Debiasing In-Sample Policy Performance for Small-Data, Large-Scale Optimization
This addresses the challenge of evaluating and learning policies in optimization problems with limited data, such as emergency medical dispatch, though it is incremental as it builds on existing sensitivity analysis techniques.
The paper tackles the problem of poor cross-validation performance in data-scarce settings by proposing a novel estimator for out-of-sample policy performance in data-driven optimization, using sensitivity analysis to debias in-sample performance; it proves error bounds that vanish with problem dimension even with small data and shows in a real-world case study that the method provides more accurate estimates and learns better-performing policies.

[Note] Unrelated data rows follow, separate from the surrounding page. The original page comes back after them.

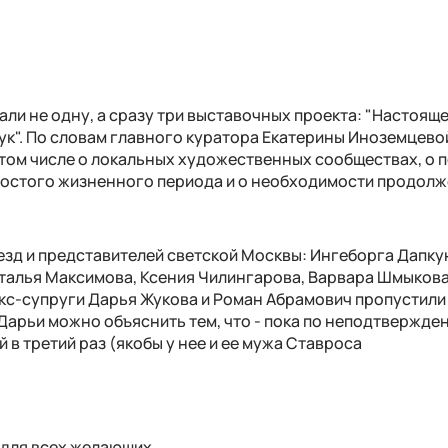
зали не одну, а сразу три выставочных проекта: "Настояще
к". По словам главного куратора Екатерины Иноземцевой
в том числе о локальных художественных сообществах, о
п
ростого жизненного периода и о необходимости продол
езд и представителей светской Москвы:
Ингеборга Дапку
аталья Максимова, Ксения Чилингарова, Варвара Шмыкова
экс-супруги
Дарья Жукова
и
Роман Абрамович пропустили
Дарьи можно объяснить тем, что - пока по неподтвержде
 в третий раз (якобы у нее и ее мужа Ставроса
 для всех желающих.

Motivated by the poor performance of cross-validation in settings where data are scarce, we propose a novel estimator of the out-of-sample performance of a policy in data-driven optimization.Our approach exploits the optimization problem's sensitivity analysis to estimate the gradient of the optimal objective value with respect to the amount of noise in the data and uses the estimated gradient to debias the policy's in-sample performance. Unlike cross-validation techniques, our approach avoids sacrificing data for a test set, utilizes all data when training and, hence, is well-suited to settings where data are scarce. We prove bounds on the bias and variance of our estimator for optimization problems with uncertain linear objectives but known, potentially non-convex, feasible regions. For more specialized optimization problems where the feasible region is "weakly-coupled" in a certain sense, we prove stronger results. Specifically, we provide explicit high-probability bounds on the error of our estimator that hold uniformly over a policy class and depends on the problem's dimension and policy class's complexity. Our bounds show that under mild conditions, the error of our estimator vanishes as the dimension of the optimization problem grows, even if the amount of available data remains small and constant. Said differently, we prove our estimator performs well in the small-data, large-scale regime. Finally, we numerically compare our proposed method to state-of-the-art approaches through a case-study on dispatching emergency medical response services using real data. Our method provides more accurate estimates of out-of-sample performance and learns better-performing policies.